By: Jeffrey Gold, Associated Press Writer
(AP) The company that marketed a weight-loss supplement containing ephedra has sued a newspaper reporter and a lawyer, charging they worked together to publish stories that defamed the company.
Nutraquest Inc., formerly known as Cytodyne Technologies Inc., claims Penni Crabtree of The San Diego Union-Tribune gave biased coverage of a California class-action lawsuit filed against Cytodyne.
Nutraquest’s lawsuit charged that Crabtree had a conflict of interest in covering Cytodyne because her husband is an executive at Amylin Pharmaceuticals Inc. The lawsuit said that Amylin is a direct competitor of Cytodyne diet products.
The lawsuit also claimed the lawyer who filed the California lawsuit, Todd Macaluso, leaked significant information to Crabtree to “publicize his name and reputation to drum up continued clientele to file further legal action against Cytodyne.”
The case was filed in U.S. District Court in Newark on Tuesday and seeks unspecified damages.

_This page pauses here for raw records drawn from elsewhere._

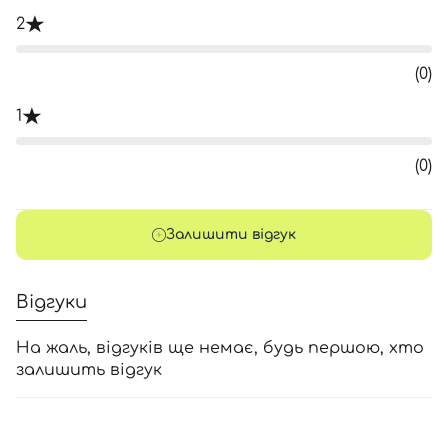
2
(0)
1
(0)
Залишити відгук
Відгуки
На жаль, відгуків ще немає, будь першою, хто
залишить відгук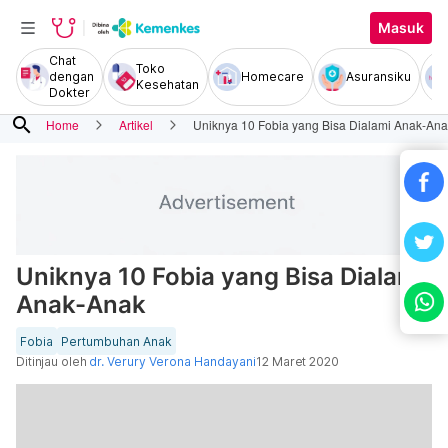
Masuk
Chat
Toko
dengan
Homecare
Asuransiku
Kesehatan
Dokter
search
Home
Artikel
Uniknya 10 Fobia yang Bisa Dialami Anak-An
Uniknya 10 Fobia yang Bisa Dialami
Anak-Anak
Fobia
Pertumbuhan Anak
Ditinjau oleh
dr. Verury Verona Handayani
12 Maret 2020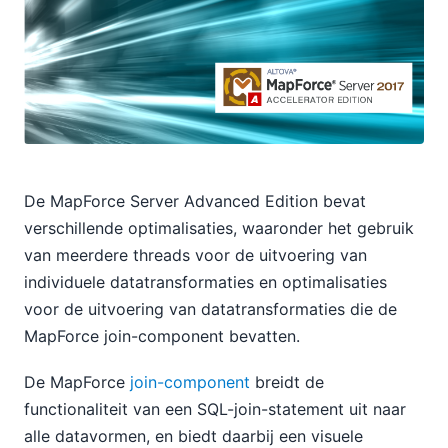
De MapForce Server Advanced Edition bevat
verschillende optimalisaties, waaronder het gebruik
van meerdere threads voor de uitvoering van
individuele datatransformaties en optimalisaties
voor de uitvoering van datatransformaties die de
MapForce join-component bevatten.
De MapForce
join-component
breidt de
functionaliteit van een SQL-join-statement uit naar
alle datavormen, en biedt daarbij een visuele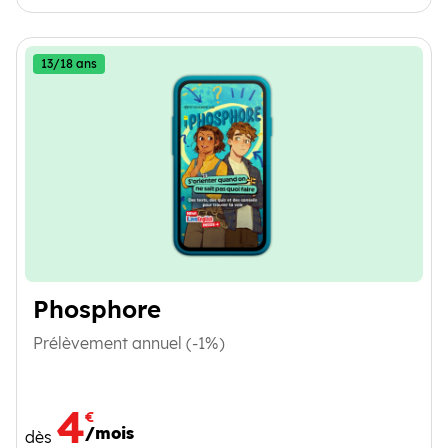
13/18 ans
Phosphore
Prélèvement annuel (-1%)
4
€
/mois
dès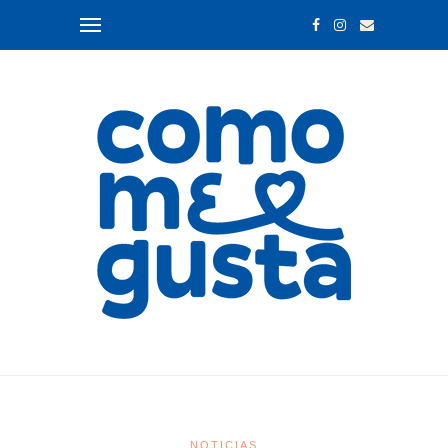
NOTICIAS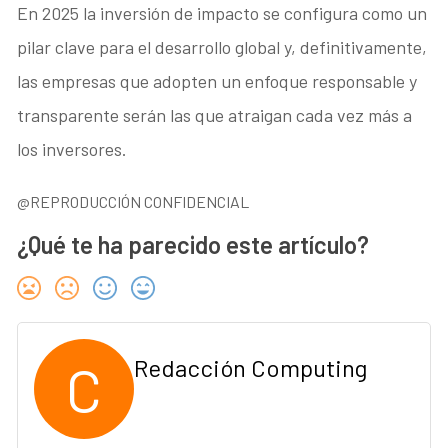
En 2025 la inversión de impacto se configura como un
pilar clave para el desarrollo global y, definitivamente,
las empresas que adopten un enfoque responsable y
transparente serán las que atraigan cada vez más a
los inversores.
@REPRODUCCIÓN CONFIDENCIAL
¿Qué te ha parecido este artículo?
C
Redacción Computing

Macaluso’s co-counsel on the San Diego case, James Frantz, called the lawsuit “frivolous, unsubstantiated, and without any merit.”
Crabtree did not immediately return a message seeking comment Wednesday. The chief legal officer for the newspaper’s owner, Copley Press Inc., said it would defend Crabtree if she wishes. The newspaper is not a defendant.
In the California case, a San Diego judge ordered Cytodyne to pay $12.5 million to California consumers, ruling it misled them by making exaggerated and false claims about the safety and effectiveness of Xenadrine RFA-1. The company denied the charges and said it would appeal.
The company phased out the ephedra-based diet pills early this year and is selling an ephedra-free product, said company spokesman Shane Friedman. Cytodyne also changed its name to Nutraquest in June, and licensed the marketing of its products to a new entity, Cytodyne LLC.
Ephedra is an herbal stimulant that critics claim causes heart-related problems by increasing blood pressure in some users.